Film Catatan Akhir Sekolah adalah bentuk yang mendekati realitas anak-anak
sekolah masa kini, justru karena para sineasnya tak harus memajang wajah-wajah
ganteng dan kemewahan yang tak masuk di akal. Wajah 1.000 figuran anak sekolah
yang "cuma" figuran itu tampil berkeringat, bau angkot dan metromini, diselingi shotshot toilet jorok SMA atau upaya masturbasi seorang siswa lelaki yang mengintip rok
siswi di kelasnya, yang tampak begitu nyata dan tidak dipulas kosmetik apa pun.
Jika sosok Pak Boris (Joshua Pandelaki yang tampil komikal) disajikan sebagai
tokoh antagonis--kepala sekolah genit, korup, dan diskriminatif--tentu saja karena
sutradara Hanung Bramantyo dan penulis Salman Aristo pada akhirnya membutuhkan
contoh karakter amoral yang harus diberi ganjaran.

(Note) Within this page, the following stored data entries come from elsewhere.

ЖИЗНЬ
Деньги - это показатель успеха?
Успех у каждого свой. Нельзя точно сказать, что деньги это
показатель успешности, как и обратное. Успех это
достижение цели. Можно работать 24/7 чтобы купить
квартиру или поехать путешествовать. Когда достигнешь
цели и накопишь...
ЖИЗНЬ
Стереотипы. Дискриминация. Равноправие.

Pembuktian? Bukankah tiga anak ini
tengah membuat film dokumenter? Anda bisa menebak, akhir film ini kemudian jadi
banyak keinginan seperti penyakit film Hollywood dan film Indonesia yang kepingin
betul penontonnya merasa "plong".
Film dokumenter yang bagus banget itu disajikan dalam pesta akhir tahun
sekolah. Ini termasuk tingkah polah Pak Boris dengan duit yang menghebohkan
khalayak penonton. Seiring keramaian pesta itu, persoalan cinta kelompok A3 itu
sekaligus "diselesaikan"; murid korban narkoba itu tampak "kembali ke jalan yang
benar"; murid sialan yang beraninya gampar cewek itu cemberut melihat tayangan
dirinya; dan seterusnya.

Oh ya, dan malam itu juga Pak Boris yang korup dikerubungi guru dan satpam,
entah mau dibawa ke mana, mungkin ke polisi, mungkin ke "pengadilan internal".

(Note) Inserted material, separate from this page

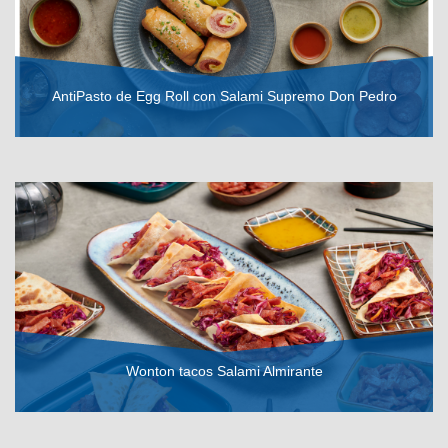
AntiPasto de Egg Roll con Salami Supremo Don Pedro
VER RECETA
Wonton tacos Salami Almirante
VER RECETA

Pokoknya, dia diganjar! Lucu. Hanung dan Salman toh ingat, dalam realitas, koruptor
dan penjahat di Indonesia jarang bisa diganjar justru karena kita hidup di negara yang
paling korup di dunia. Artinya, dalam hidup nyata, sosok Boris akan tetap hidup dengan
jaya. Kelompok A3 itu malah biasanya akan dicerca.
Akhir film yang kontradiktif dari seluruh realitas yang dibangun sejak awal
mungkin memperlihatkan: sineas Indonesia memang masih belajar. Tidak apa-apa. Ini
tetap film yang bagus, yang orisinal, layak tonton, dan layak dicatat sebagai salah satu
film Indonesia yang berani melawan kedunguan televisi.